### EXERCISE AIM
Your answer should be only the lines below from the one with "Tarif Taxi Biscarrosse-Plage" to the one with "Tarif Taxi Fargues 40", repeated exactly, ends included.

### SOURCE DATA

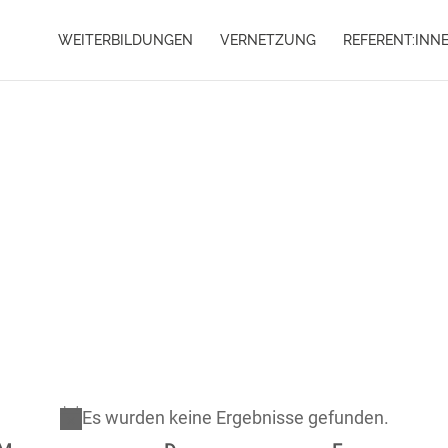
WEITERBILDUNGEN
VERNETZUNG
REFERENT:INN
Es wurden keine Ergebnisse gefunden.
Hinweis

* * *

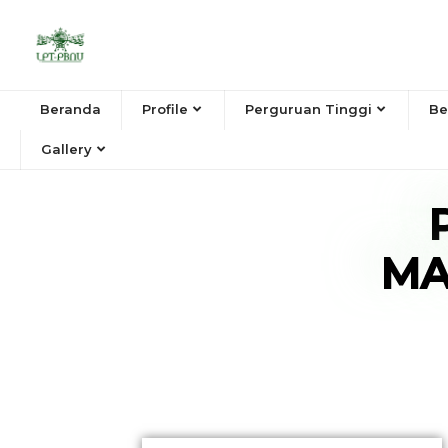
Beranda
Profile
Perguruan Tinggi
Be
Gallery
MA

--

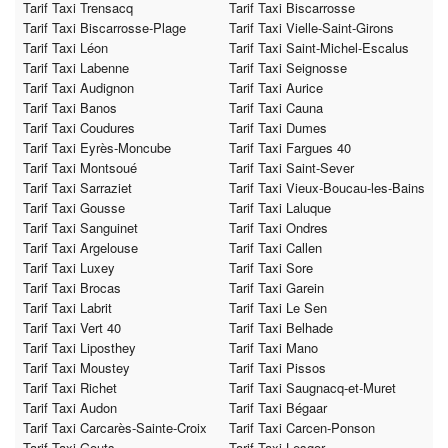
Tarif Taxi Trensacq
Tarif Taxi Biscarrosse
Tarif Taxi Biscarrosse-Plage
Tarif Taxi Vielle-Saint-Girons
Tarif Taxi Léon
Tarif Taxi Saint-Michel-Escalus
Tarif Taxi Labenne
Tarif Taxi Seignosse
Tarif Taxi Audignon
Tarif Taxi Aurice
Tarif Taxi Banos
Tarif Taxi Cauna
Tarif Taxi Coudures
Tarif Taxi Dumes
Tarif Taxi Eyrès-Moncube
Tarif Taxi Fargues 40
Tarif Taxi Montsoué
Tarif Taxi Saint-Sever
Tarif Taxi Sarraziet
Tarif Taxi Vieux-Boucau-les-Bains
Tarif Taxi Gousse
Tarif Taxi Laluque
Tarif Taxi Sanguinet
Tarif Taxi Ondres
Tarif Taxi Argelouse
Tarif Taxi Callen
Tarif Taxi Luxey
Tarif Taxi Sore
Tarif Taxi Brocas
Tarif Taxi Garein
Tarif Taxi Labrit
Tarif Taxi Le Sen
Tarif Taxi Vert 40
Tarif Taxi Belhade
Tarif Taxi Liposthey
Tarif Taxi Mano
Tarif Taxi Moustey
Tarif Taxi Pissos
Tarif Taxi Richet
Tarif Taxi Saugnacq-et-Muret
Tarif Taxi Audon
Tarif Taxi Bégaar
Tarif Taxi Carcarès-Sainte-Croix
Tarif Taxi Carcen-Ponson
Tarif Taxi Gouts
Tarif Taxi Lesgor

### ANSWER SPACE
Tarif Taxi Biscarrosse-Plage
Tarif Taxi Vielle-Saint-Girons
Tarif Taxi Léon
Tarif Taxi Saint-Michel-Escalus
Tarif Taxi Labenne
Tarif Taxi Seignosse
Tarif Taxi Audignon
Tarif Taxi Aurice
Tarif Taxi Banos
Tarif Taxi Cauna
Tarif Taxi Coudures
Tarif Taxi Dumes
Tarif Taxi Eyrès-Moncube
Tarif Taxi Fargues 40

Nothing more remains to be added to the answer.